Page-level text extractions
Segment Open
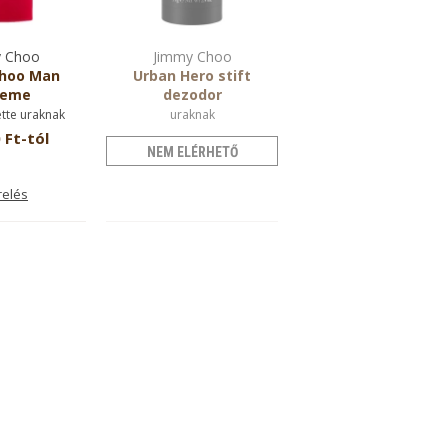
 Choo
Jimmy Choo
hoo Man
Urban Hero stift
reme
dezodor
ette uraknak
uraknak
 Ft-tól
NEM ELÉRHETŐ
relés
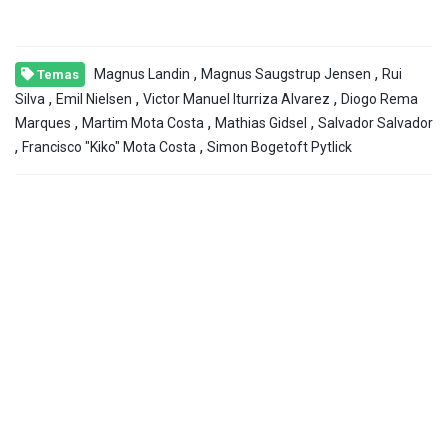
,
,
Magnus Landin
Magnus Saugstrup Jensen
Rui
Temas
,
,
,
Silva
Emil Nielsen
Victor Manuel Iturriza Alvarez
Diogo Rema
,
,
,
Marques
Martim Mota Costa
Mathias Gidsel
Salvador Salvador
,
,
Francisco "Kiko" Mota Costa
Simon Bogetoft Pytlick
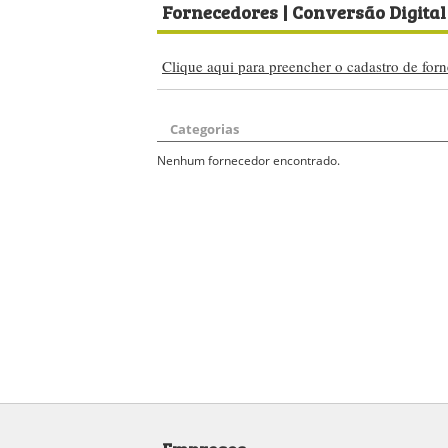
Fornecedores
| Conversão Digital 
Clique aqui para preencher o cadastro de forn
Categorias
Nenhum fornecedor encontrado.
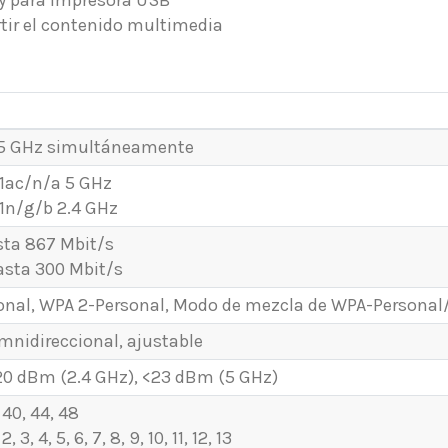
rtir el contenido multimedia
 5 GHz simultáneamente
11ac/n/a 5 GHz
11n/g/b 2.4 GHz
sta 867 Mbit/s
asta 300 Mbit/s
nal, WPA 2-Personal, Modo de mezcla de WPA-Personal/W
omnidireccional, ajustable
20 dBm (2.4 GHz), <23 dBm (5 GHz)
 40, 44, 48
2, 3, 4, 5, 6, 7, 8, 9, 10, 11, 12, 13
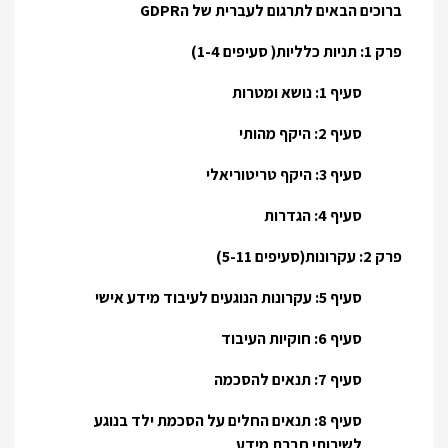
ברוכים הבאים לתרגום לעברית של הGDPR
פרק 1: תניות כלליות( סעיפים 1-4)
סעיף 1: נושא ומטרות
סעיף 2: היקף מהותי
סעיף 3: היקף טריטוריאלי
סעיף 4: הגדרות
פרק 2: עקרונות(סעיפים 5-11)
סעיף 5: עקרונות הנוגעים לעיבוד מידע אישי
סעיף 6: חוקיות העיבוד
סעיף 7: תנאים להסכמה
סעיף 8: תנאים החלים על הסכמת ילד בנוגע
לשירותי חברת מידע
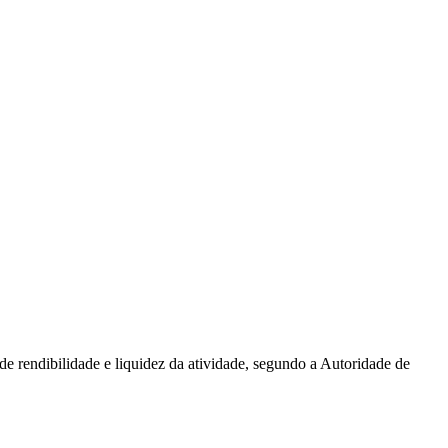
 rendibilidade e liquidez da atividade, segundo a Autoridade de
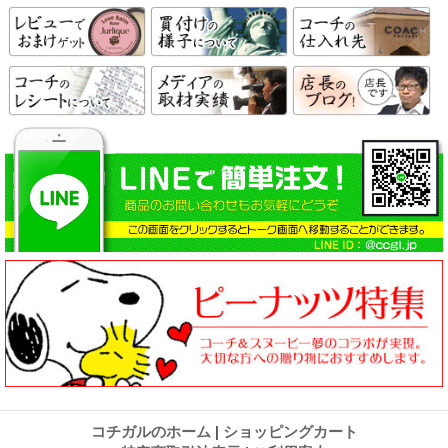
コチガルのホーム
|
ショッピングカート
Segment Closed
Problem: Wherever a line in the data above contains the word "עקרונות", copy that line.

Written response:
פרק 2: עקרונות(סעיפים 5-11)
סעיף 5: עקרונות הנוגעים לעיבוד מידע אישי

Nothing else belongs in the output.